In an article dated December 11, with a Raleigh, N.C., dateline, the Associated Press reported on a ruckus surrounding a local election: “Asheville City Councilman Cecil Bothwell believes in ending the death penalty, conserving water and reforming government — but he doesn’t believe in God. His political opponents say that’s a sin that makes him unworthy of serving in office, and they’ve got the North Carolina Constitution on their side.”
Opponents are threatening a lawsuit, saying that the North Carolina state constitution requires political office holders to believe in God. Of course, the U.S. Constitution does not permit religious tests of any kind for elected officials. As is so often the case, it seems that there is very little religion in this political battle:– “Bothwell said a legal challenge to his appointment would be ‘fun,’ but believes his opponents’ efforts have more to do with politics than religious beliefs.”
You will not be surprised to learn that Bothwell is a Unitarian Universalist. Bothwell’s home town newspaper, the Asheville [N.C.] Citizen-Times provides more details about Bothwell’s precise theological position than the Associate Press report.
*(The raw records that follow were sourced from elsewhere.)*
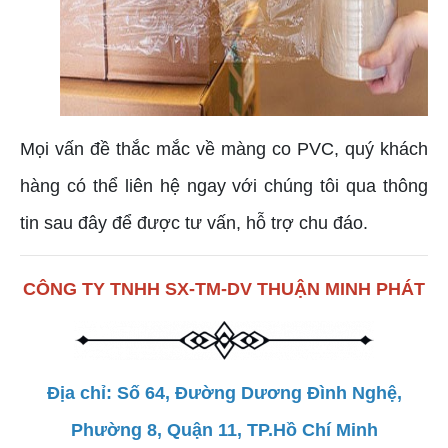
Mọi vấn đề thắc mắc về màng co PVC, quý khách
hàng có thể liên hệ ngay với chúng tôi qua thông
tin sau đây để được tư vấn, hỗ trợ chu đáo.
CÔNG TY TNHH SX-TM-DV THUẬN MINH PHÁT
Địa chỉ: Số 64, Đường Dương Đình Nghệ,
Phường 8, Quận 11, TP.Hồ Chí Minh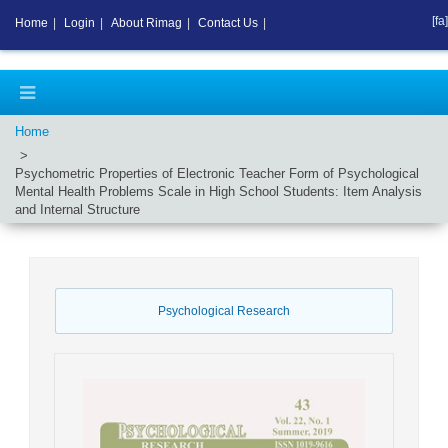
[fa]
Home
|
Login
|
About Rimag
|
Contact Us
|
Home
Psychometric Properties of Electronic Teacher Form of Psychological
Mental Health Problems Scale in High School Students: Item Analysis
and Internal Structure
Psychological Research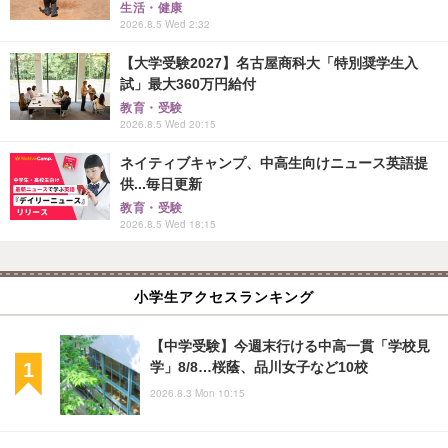
生活・健康
2026.8.5 Wed 2:32
【大学受験2027】名古屋商科大「特別奨学生入
試」最大360万円給付
教育・受験
2026.8.5 Wed 20:15
ネイティブキャンプ、中高生向けニュース英語提
供...毎日更新
教育・受験
2026.8.5 Wed 18:15
小学生アクセスランキング
【中学受験】今週末行ける中高一貫「学校見
学」8/8…桜蔭、品川女子など10校
2026.8.3 Mon 10:15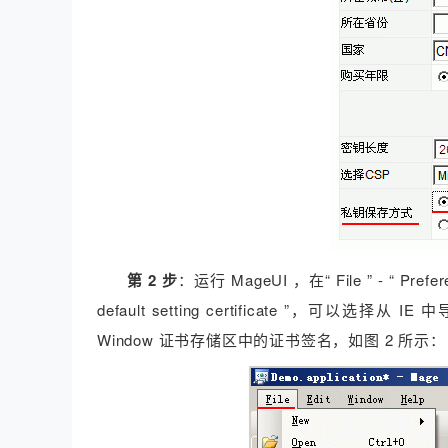
第 2 步
：运行 MageUI ，在“ File ” - “ Pr
default setting certificate ”，
Window 证书存储区中的证书签名，如图 2 所示：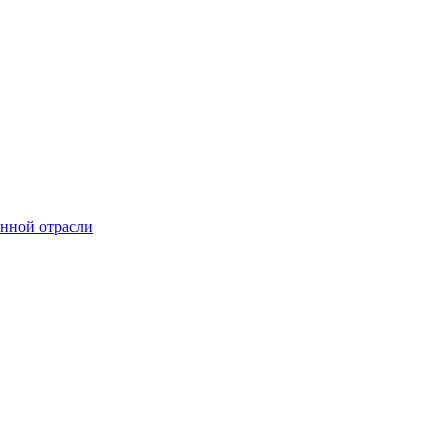
онной отрасли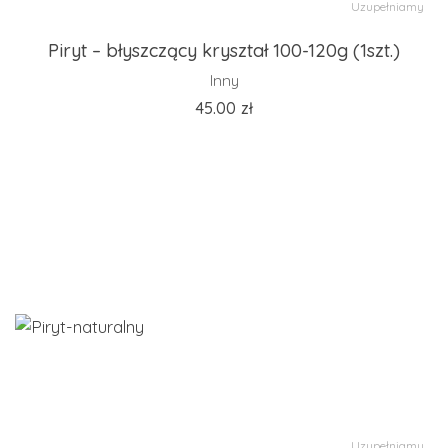
Uzupełniamy
Piryt – błyszczący kryształ 100-120g (1szt.)
Inny
45.00
zł
Uzupełniamy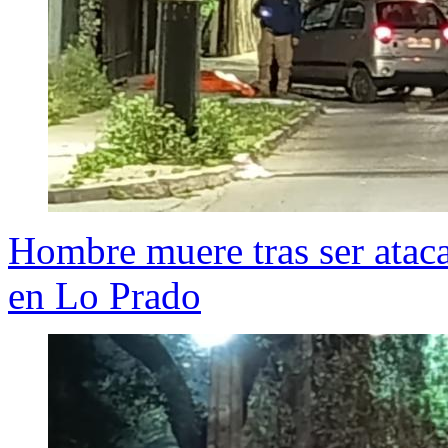
Hombre muere tras ser ataca
en Lo Prado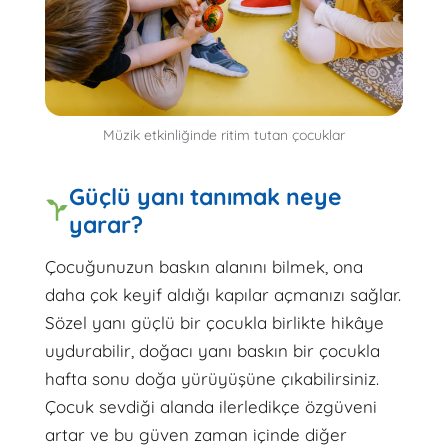
Müzik etkinliğinde ritim tutan çocuklar
Güçlü yanı tanımak neye
yarar?
Çocuğunuzun baskın alanını bilmek, ona
daha çok keyif aldığı kapılar açmanızı sağlar.
Sözel yanı güçlü bir çocukla birlikte hikâye
uydurabilir, doğacı yanı baskın bir çocukla
hafta sonu doğa yürüyüşüne çıkabilirsiniz.
Çocuk sevdiği alanda ilerledikçe özgüveni
artar ve bu güven zaman içinde diğer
As it turns out, Bothwell is not exactly an atheist….
Bothwell didn’t respond Monday to requests for an interview, but he wrote in an e-mail to the Citizen-Times: “I am not ‘an avowed atheist.’”
He has told the Citizen-Times in the past he believes in the Golden Rule, not a deity.
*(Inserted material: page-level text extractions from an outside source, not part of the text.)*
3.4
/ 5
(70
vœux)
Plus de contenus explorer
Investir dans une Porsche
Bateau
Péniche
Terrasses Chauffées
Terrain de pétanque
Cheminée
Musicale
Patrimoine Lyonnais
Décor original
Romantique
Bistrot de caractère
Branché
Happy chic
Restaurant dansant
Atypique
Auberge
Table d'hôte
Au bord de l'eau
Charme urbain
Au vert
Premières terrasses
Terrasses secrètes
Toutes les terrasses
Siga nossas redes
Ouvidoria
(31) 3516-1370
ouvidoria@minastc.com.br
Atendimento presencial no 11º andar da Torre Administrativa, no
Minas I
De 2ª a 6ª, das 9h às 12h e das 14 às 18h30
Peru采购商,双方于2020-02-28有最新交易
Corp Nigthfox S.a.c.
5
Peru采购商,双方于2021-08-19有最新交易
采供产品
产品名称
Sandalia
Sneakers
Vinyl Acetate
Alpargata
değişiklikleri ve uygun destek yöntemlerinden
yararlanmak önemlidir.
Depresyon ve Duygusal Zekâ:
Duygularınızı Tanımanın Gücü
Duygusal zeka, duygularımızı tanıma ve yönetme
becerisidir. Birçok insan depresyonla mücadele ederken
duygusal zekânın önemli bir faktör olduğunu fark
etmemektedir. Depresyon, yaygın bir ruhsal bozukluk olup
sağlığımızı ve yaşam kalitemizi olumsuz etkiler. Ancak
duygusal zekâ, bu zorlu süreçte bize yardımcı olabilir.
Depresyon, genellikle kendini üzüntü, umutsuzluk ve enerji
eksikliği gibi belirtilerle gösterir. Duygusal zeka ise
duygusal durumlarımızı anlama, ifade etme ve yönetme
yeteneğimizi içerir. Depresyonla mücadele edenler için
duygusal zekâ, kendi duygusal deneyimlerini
Bothwell labels himself an atheist on his MySpace page, though he wrote in an online post last week on fellow incoming councilman Gordon Smith’s blog, Scrutiny Hooligans, that he prefers the term “post-theist.”
Bothwell added: “I don’t ‘deny the being of Almighty God;’ I simply consider the question of denial or acceptance irrelevant.
“Could make for a very interesting court case, seems to me.”
“It’s local political opponents seeking to change the outcome of an election they lost,” said Bothwell, who’s lived in Asheville nearly three decades and wrote the city’s best-selling guide book.
Bothwell was raised a Presbyterian but began questioning Christian beliefs at a young age and considered himself an atheist by the time he was 20. He’s an active member of the Unitarian Universalist Church of Asheville and he still celebrates Christmas, often hanging ornaments on his Fishhook cactus.
I’d like to think that Bothwell’s political opponents could understand the difference between “atheist” and “post-theist,” but American politics is not about understanding, is it?